Page images and extracted text
"""

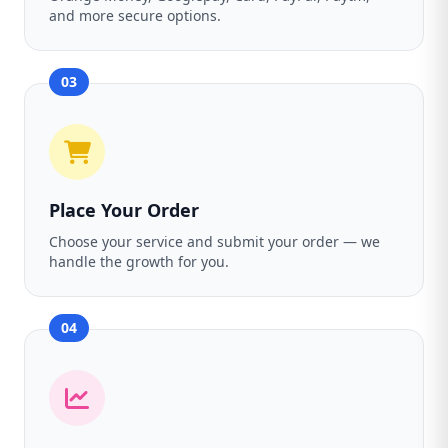
and more secure options.
03
Place Your Order
Choose your service and submit your order — we
handle the growth for you.
04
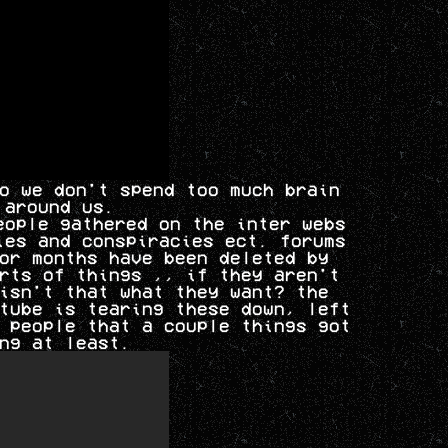
o we don't spend too much brain
 around us.
eople gathered on the inter webs
ies and conspiracies ect. forums
or months have been deleted by
rts of things ,, if they aren't
isn't that what they want? the
tube is tearing these down, left
 people that a couple things got
ng at least.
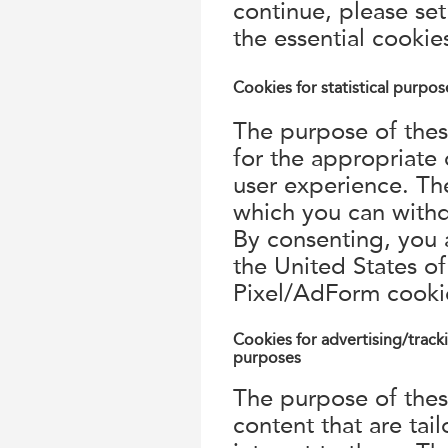
continue, please set
the essential cookie
Cookies for statistical purpos
The purpose of these
for the appropriate
user experience. Th
which you can withd
By consenting, you a
the United States 
Pixel/AdForm cooki
Cookies for advertising/track
purposes
The purpose of thes
content that are tail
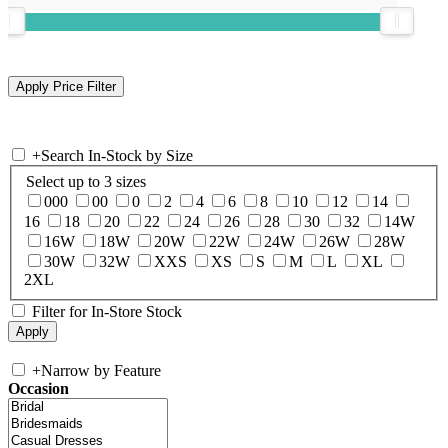
+
Search In-Stock by Size
Select up to 3 sizes
000
00
0
2
4
6
8
10
12
14
16
18
20
22
24
26
28
30
32
14W
16W
18W
20W
22W
24W
26W
28W
30W
32W
XXS
XS
S
M
L
XL
2XL
Filter for In-Store Stock
+
Narrow by Feature
Occasion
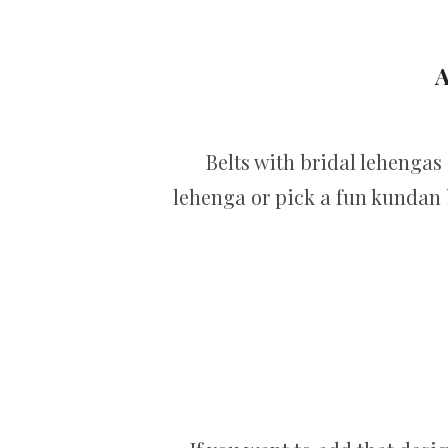
A
Belts with bridal lehengas
lehenga or pick a fun kundan b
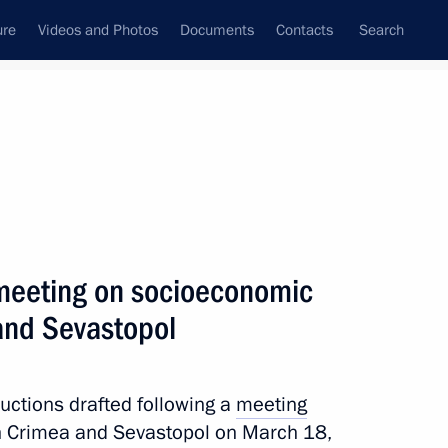
ure
Videos and Photos
Documents
Contacts
Search
All persons
 of the Russian
a meeting on socioeconomic
and Sevastopol
Subscribe to news feed
tructions drafted following a
meeting
 Crimea and Sevastopol on March 18,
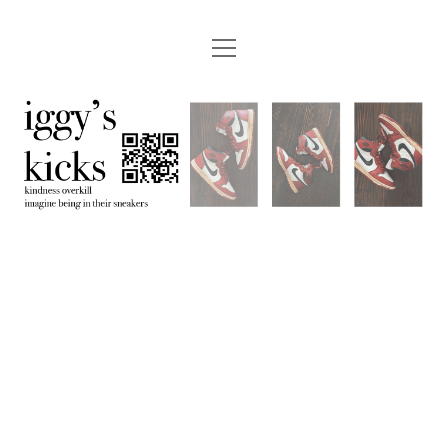
open
menu
instagram
youtube
email
etsy
paypal
iggyskicks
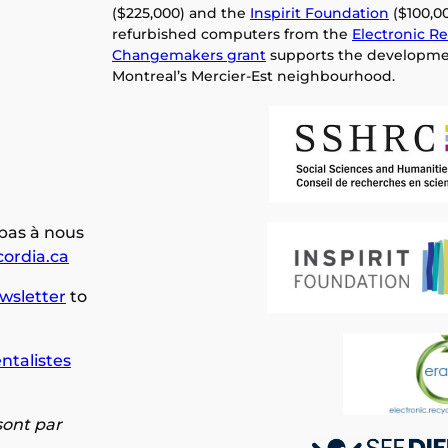
($225,000) and the
Inspirit Foundation
($100,00
refurbished computers from the
Electronic Re
Changemakers grant
supports the developme
Montreal’s Mercier-Est neighbourhood.
 pas à nous
ordia.ca
wsletter
to
ntalistes
 sont par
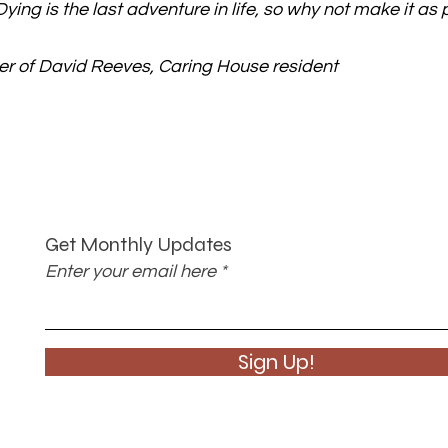
ying is the last adventure in life, so why not make it as 
r of David Reeves, Caring House resident
Get Monthly Updates
Enter your email here
Sign Up!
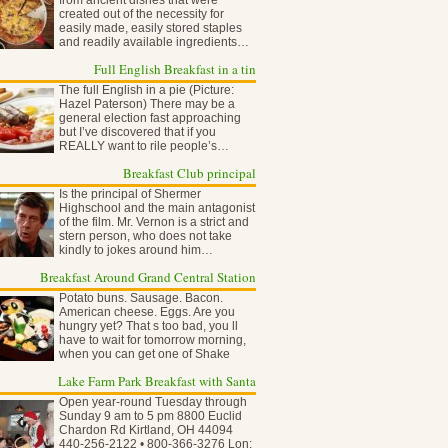
from ancient dishes that were
created out of the necessity for
easily made, easily stored staples
and readily available ingredients…
Full English Breakfast in a tin
The full English in a pie (Picture:
Hazel Paterson) There may be a
general election fast approaching
but I’ve discovered that if you
REALLY want to rile people’s…
Breakfast Club principal
Is the principal of Shermer
Highschool and the main antagonist
of the film. Mr. Vernon is a strict and
stern person, who does not take
kindly to jokes around him…
Breakfast Around Grand Central Station
Potato buns. Sausage. Bacon.
American cheese. Eggs. Are you
hungry yet? That s too bad, you ll
have to wait for tomorrow morning,
when you can get one of Shake
Shack…
Lake Farm Park Breakfast with Santa
Open year-round Tuesday through
Sunday 9 am to 5 pm 8800 Euclid
Chardon Rd Kirtland, OH 44094
440-256-2122 • 800-366-3276 Lon:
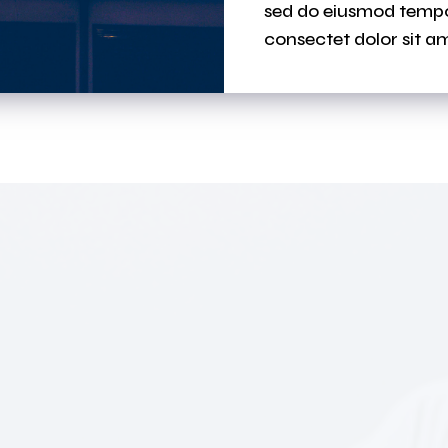
sed do eiusmod tempor
consectet dolor sit am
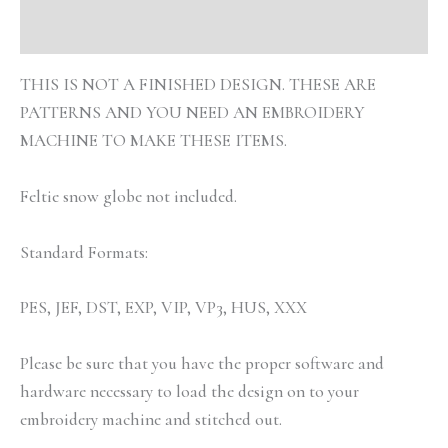
Reviews (0)
THIS IS NOT A FINISHED DESIGN. THESE ARE
PATTERNS AND YOU NEED AN EMBROIDERY
MACHINE TO MAKE THESE ITEMS.
Feltie snow globe not included.
Standard Formats:
PES, JEF, DST, EXP, VIP, VP3, HUS, XXX
Please be sure that you have the proper software and
hardware necessary to load the design on to your
embroidery machine and stitched out.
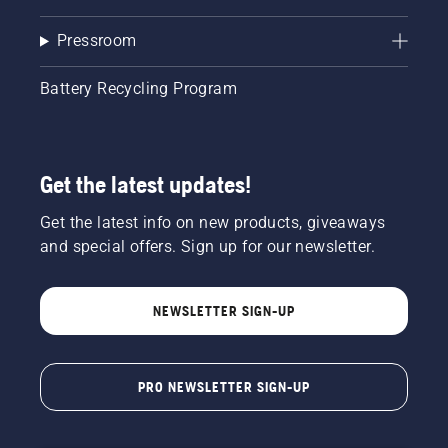
Pressroom
Battery Recycling Program
Get the latest updates!
Get the latest info on new products, giveaways
and special offers. Sign up for our newsletter.
NEWSLETTER SIGN-UP
PRO NEWSLETTER SIGN-UP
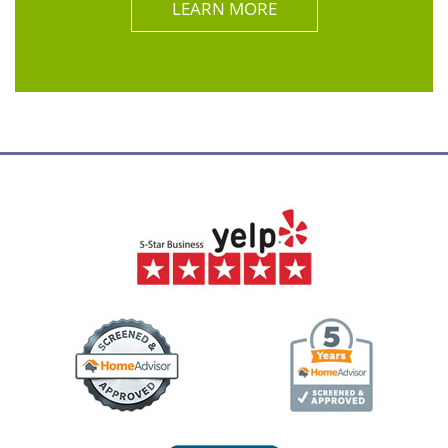
LEARN MORE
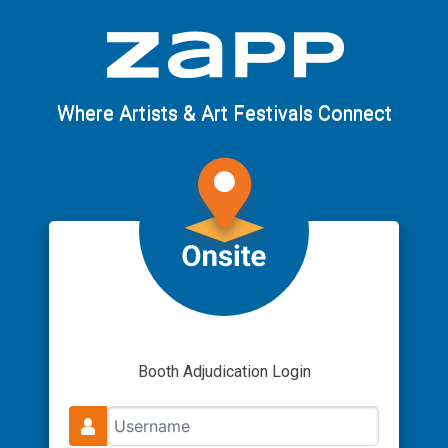
Where Artists & Art Festivals Connect
Booth Adjudication Login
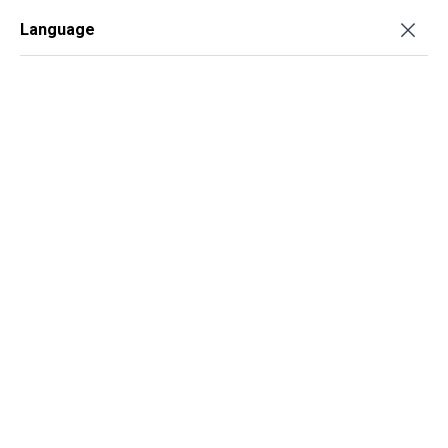
Language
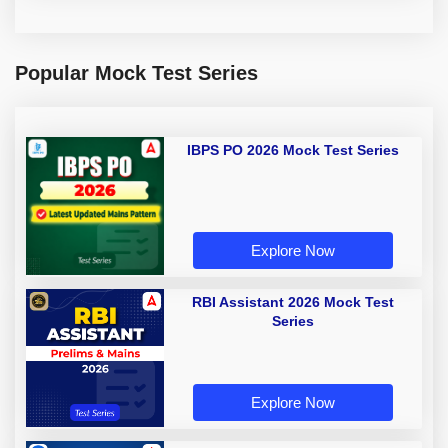
Popular Mock Test Series
IBPS PO 2026 Mock Test Series
Explore Now
RBI Assistant 2026 Mock Test
Series
Explore Now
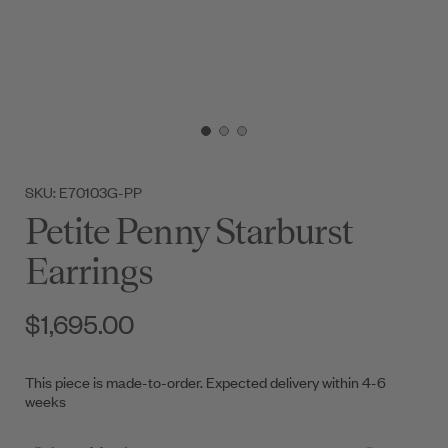
SKU: E70103G-PP
Petite Penny Starburst
Earrings
$1,695.00
This piece is made-to-order. Expected delivery within 4-6
weeks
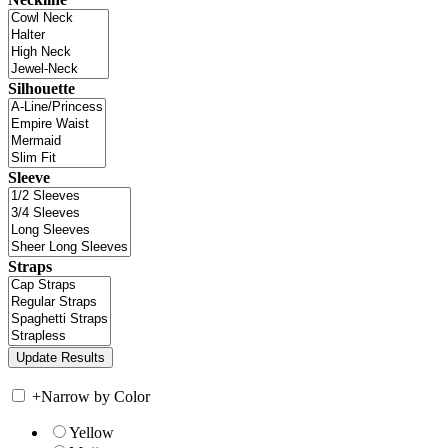
Silhouette
Sleeve
Straps
+
Narrow by Color
Yellow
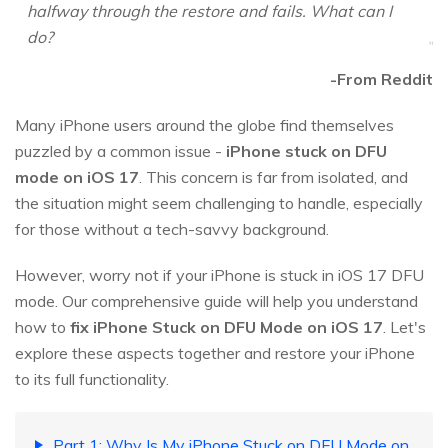
halfway through the restore and fails. What can I
do?
-From Reddit
Many iPhone users around the globe find themselves
puzzled by a common issue -
iPhone stuck on DFU
mode on iOS 17
. This concern is far from isolated, and
the situation might seem challenging to handle, especially
for those without a tech-savvy background.
However, worry not if your iPhone is stuck in iOS 17 DFU
mode. Our comprehensive guide will help you understand
how to
fix iPhone Stuck on DFU Mode on iOS 17
. Let's
explore these aspects together and restore your iPhone
to its full functionality.
Part 1: Why Is My iPhone Stuck on DFU Mode on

"""

Exercise aim
Nothing but a number is expected here: how many lines above include the string "made".

Exercise solution
2